* **WHAT IS NEEDED**
Leave every picture out and give back the lines below from the first through the line that holds "are confident enough to deliver your", exactly as written.

———

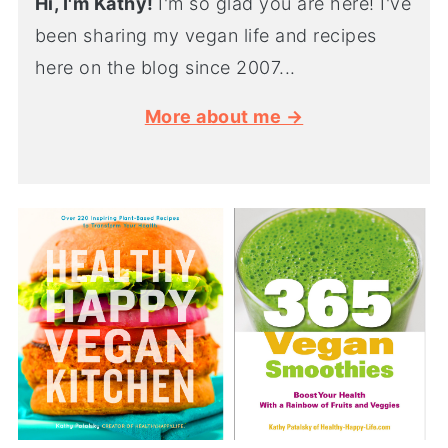
Hi, I'm Kathy!
I'm so glad you are here! I've
been sharing my vegan life and recipes
here on the blog since 2007...
More about me →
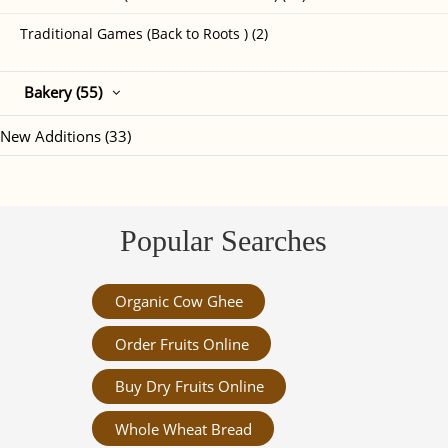
Traditional Games (Back to Roots ) (2)
Bakery (55)
New Additions (33)
Popular Searches
Organic Cow Ghee
Order Fruits Online
Buy Dry Fruits Online
Whole Wheat Bread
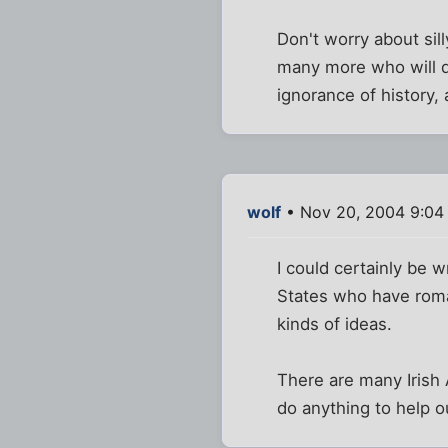
Don't worry about sil
many more who will do
ignorance of history
wolf
• Nov 20, 2004 9:04
I could certainly be 
States who have roman
kinds of ideas.
There are many Irish
do anything to help o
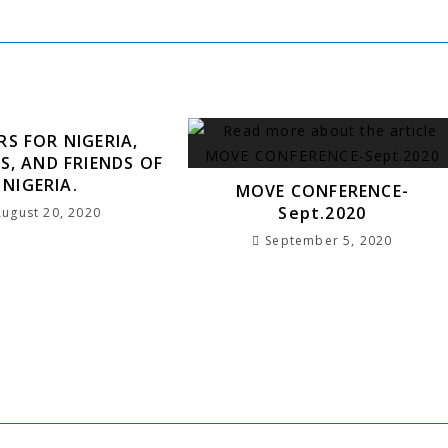
h
RS FOR NIGERIA,
S, AND FRIENDS OF
NIGERIA.
MOVE CONFERENCE-
Sept.2020
August 20, 2020
September 5, 2020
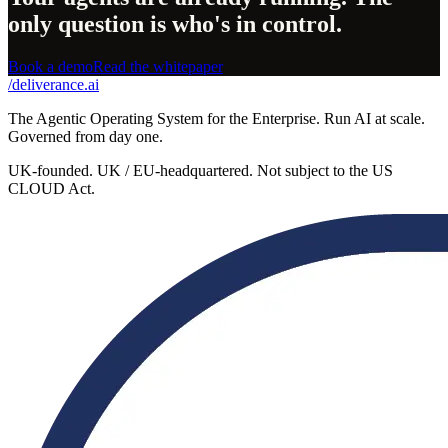
only question is who's in control.
Book a demo
Read the whitepaper
/
deliverance
.ai
The Agentic Operating System for the Enterprise. Run AI at scale.
Governed from day one.
UK-founded. UK / EU-headquartered. Not subject to the US
CLOUD Act.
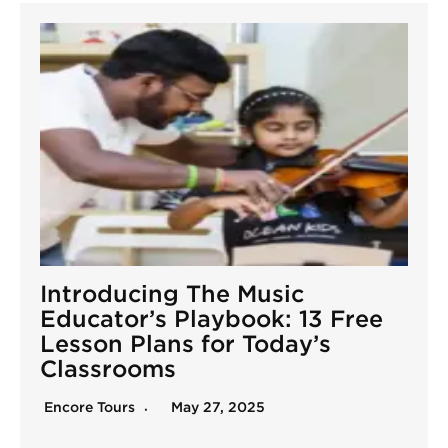
Introducing The Music
Educator’s Playbook: 13 Free
Lesson Plans for Today’s
Classrooms
Encore Tours
May 27, 2025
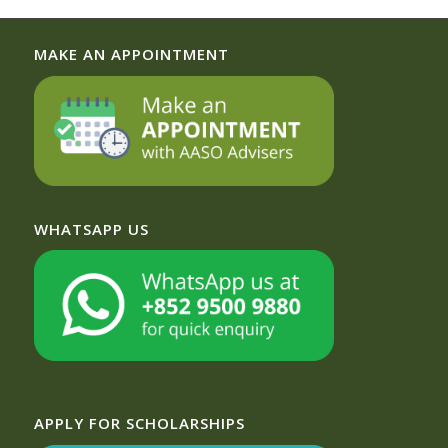
MAKE AN APPOINTMENT
WHATSAPP US
APPLY FOR SCHOLARSHIPS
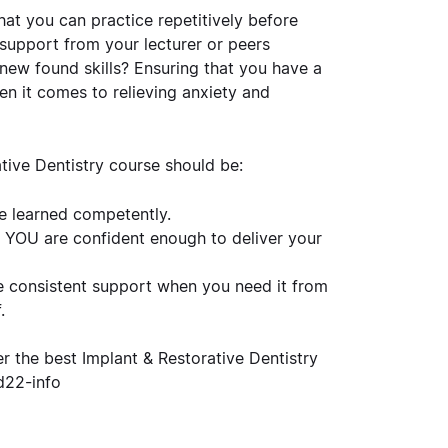
at you can practice repetitively before
 support from your lecturer or peers
ew found skills? Ensuring that you have a
n it comes to relieving anxiety and
tive Dentistry course should be:
e learned competently.
l
YOU
are confident enough to deliver your
ve consistent support when you need it from
.
er the best Implant & Restorative Dentistry
d22-info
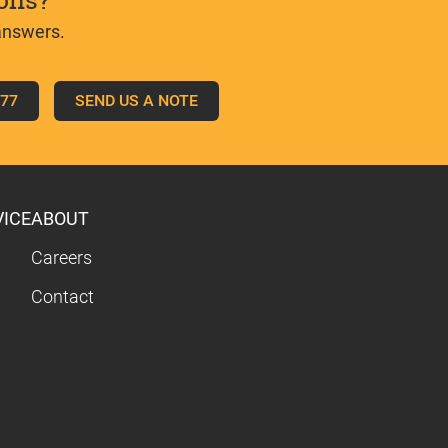
ons?
answers.
777
SEND US A NOTE
VICE
ABOUT
Careers
Contact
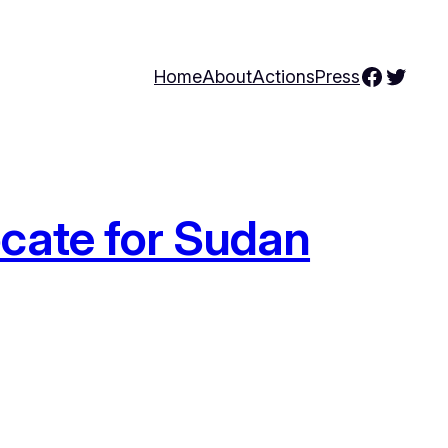
Facebo
Twitte
Home
About
Actions
Press
cate for Sudan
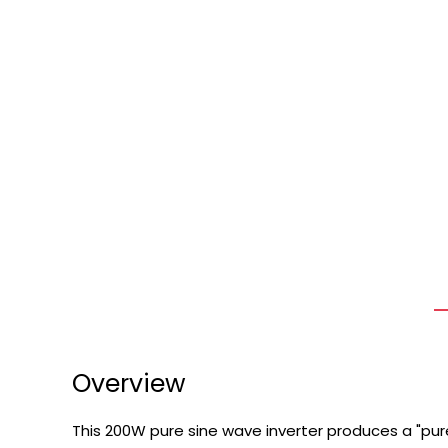
Overview
This 200W pure sine wave inverter produces a "pur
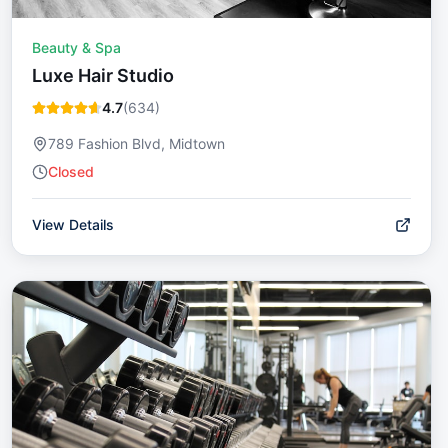
Beauty & Spa
Luxe Hair Studio
4.7
(
634
)
789 Fashion Blvd, Midtown
Closed
View Details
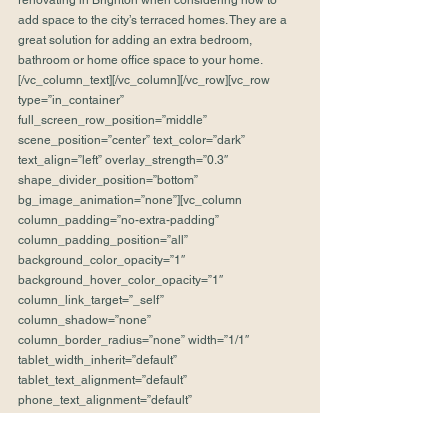
renovating in Brighton when considering how to 
add space to the city’s terraced homes. They are a 
great solution for adding an extra bedroom, 
bathroom or home office space to your home.
[/vc_column_text][/vc_column][/vc_row][vc_row 
type=”in_container” 
full_screen_row_position=”middle” 
scene_position=”center” text_color=”dark” 
text_align=”left” overlay_strength=”0.3″ 
shape_divider_position=”bottom” 
bg_image_animation=”none”][vc_column 
column_padding=”no-extra-padding” 
column_padding_position=”all” 
background_color_opacity=”1″ 
background_hover_color_opacity=”1″ 
column_link_target=”_self” 
column_shadow=”none” 
column_border_radius=”none” width=”1/1″ 
tablet_width_inherit=”default” 
tablet_text_alignment=”default” 
phone_text_alignment=”default” 
column_border_width=”none” 
column_border_style=”solid” 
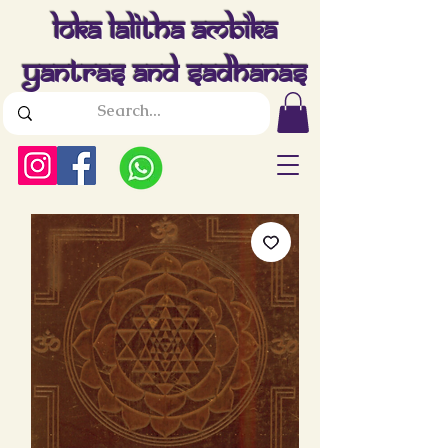
Loka Lalitha Ambika
Yantras And Sadhanas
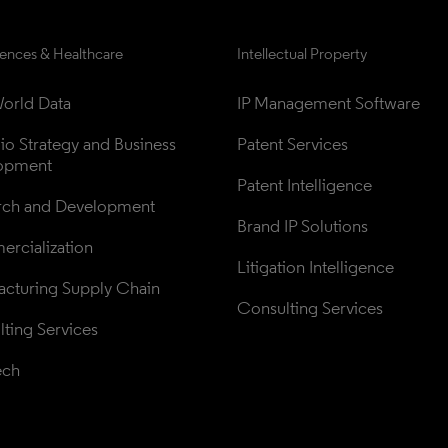
iences & Healthcare
Intellectual Property
orld Data
IP Management Software
lio Strategy and Business 
Patent Services
opment
Patent Intelligence
rch and Development
Brand IP Solutions
rcialization
Litigation Intelligence
cturing Supply Chain
Consulting Services
ting Services
ech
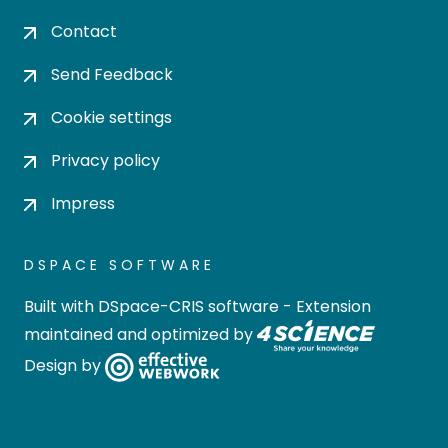
Contact
Send Feedback
Cookie settings
Privacy policy
Impress
DSPACE SOFTWARE
Built with
DSpace-CRIS software
- Extension
maintained and optimized by
Design by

———

* **REPLY**
Hi, I'm Kathy!
I'm so glad you are here! I've
been sharing my vegan life and recipes
here on the blog since 2007...
More about me →
Traditional Games (Back to Roots ) (2)
Bakery (55)
New Additions (33)
Popular Searches
Organic Cow Ghee
Order Fruits Online
Buy Dry Fruits Online
Whole Wheat Bread
Don't worry about sil
many more who will do
ignorance of history
wolf
• Nov 20, 2004 9:04
I could certainly be 
States who have roman
kinds of ideas.
There are many Irish
do anything to help o
h
RS FOR NIGERIA,
S, AND FRIENDS OF
NIGERIA.
MOVE CONFERENCE-
Sept.2020
August 20, 2020
September 5, 2020
only question is who's in control.
Book a demo
Read the whitepaper
/
deliverance
.ai
The Agentic Operating System for the Enterprise. Run AI at scale.
Governed from day one.
UK-founded. UK / EU-headquartered. Not subject to the US
CLOUD Act.
Introducing The Music
Educator’s Playbook: 13 Free
Lesson Plans for Today’s
Classrooms
Encore Tours
May 27, 2025
MAKE AN APPOINTMENT
WHATSAPP US
APPLY FOR SCHOLARSHIPS
at you can practice repetitively before
 support from your lecturer or peers
ew found skills? Ensuring that you have a
n it comes to relieving anxiety and
tive Dentistry course should be:
e learned competently.
l
YOU
are confident enough to deliver your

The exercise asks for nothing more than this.